Chapter 15 of the US Bankruptcy Code is a powerful tool for foreign companies seeking to protect their US assets while undergoing foreign insolvency proceedings. By filing a Chapter 15 petition in a US bankruptcy court, a foreign debtor can obtain recognition of its foreign insolvency case, which provides a number of benefits. These include a freeze on any attempts to collect debts or seize assets in the US (known as the "automatic stay") and the ability to seek the US court's assistance in managing the debtor's US assets and coordinating with the foreign proceeding.

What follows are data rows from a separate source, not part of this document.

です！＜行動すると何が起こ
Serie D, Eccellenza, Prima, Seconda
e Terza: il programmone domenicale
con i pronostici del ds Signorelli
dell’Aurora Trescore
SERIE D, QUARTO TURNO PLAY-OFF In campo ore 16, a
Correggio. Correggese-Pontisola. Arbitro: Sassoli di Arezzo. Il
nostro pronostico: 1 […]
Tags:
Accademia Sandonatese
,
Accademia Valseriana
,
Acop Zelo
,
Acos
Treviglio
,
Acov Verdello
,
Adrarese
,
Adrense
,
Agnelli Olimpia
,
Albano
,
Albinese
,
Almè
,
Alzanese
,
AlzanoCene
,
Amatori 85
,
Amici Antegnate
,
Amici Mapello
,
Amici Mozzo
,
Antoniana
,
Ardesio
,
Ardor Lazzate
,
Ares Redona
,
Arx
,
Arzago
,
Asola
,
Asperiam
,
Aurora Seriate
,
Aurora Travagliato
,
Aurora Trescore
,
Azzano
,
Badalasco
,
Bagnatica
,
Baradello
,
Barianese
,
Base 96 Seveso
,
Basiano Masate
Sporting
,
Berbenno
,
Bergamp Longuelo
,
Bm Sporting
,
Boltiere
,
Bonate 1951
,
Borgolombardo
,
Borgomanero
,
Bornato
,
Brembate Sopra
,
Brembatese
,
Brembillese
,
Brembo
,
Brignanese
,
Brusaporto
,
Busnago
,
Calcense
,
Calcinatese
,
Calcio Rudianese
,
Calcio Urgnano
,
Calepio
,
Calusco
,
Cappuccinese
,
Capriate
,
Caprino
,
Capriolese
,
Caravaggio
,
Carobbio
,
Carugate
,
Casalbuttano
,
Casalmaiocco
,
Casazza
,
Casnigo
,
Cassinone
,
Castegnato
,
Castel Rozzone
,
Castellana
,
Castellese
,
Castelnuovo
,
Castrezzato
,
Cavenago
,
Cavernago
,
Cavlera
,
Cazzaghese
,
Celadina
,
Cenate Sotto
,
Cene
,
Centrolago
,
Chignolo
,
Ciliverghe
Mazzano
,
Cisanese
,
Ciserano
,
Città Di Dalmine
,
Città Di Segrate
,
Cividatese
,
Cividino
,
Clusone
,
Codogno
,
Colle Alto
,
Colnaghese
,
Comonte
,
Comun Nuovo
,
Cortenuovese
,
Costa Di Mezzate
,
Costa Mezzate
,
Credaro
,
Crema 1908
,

In a recent bench ruling in the Chapter 15 cases of Goli Nutrition Inc., Judge Laurie Selber Silverstein of the US Bankruptcy Court for the District of Delaware addressed several novel issues regarding a US court's authority to approve sales of a foreign debtor's US assets and resolve related ownership disputes. The case involved a Canadian debtor seeking Chapter 15 recognition of its Canadian insolvency proceedings in the US, as well as approval of a proposed sale of disputed assets located in California. An objecting party claimed ownership of some of the assets, leading the court to examine the interplay between US and foreign courts in resolving ownership disputes and approving asset sales in Chapter 15 cases.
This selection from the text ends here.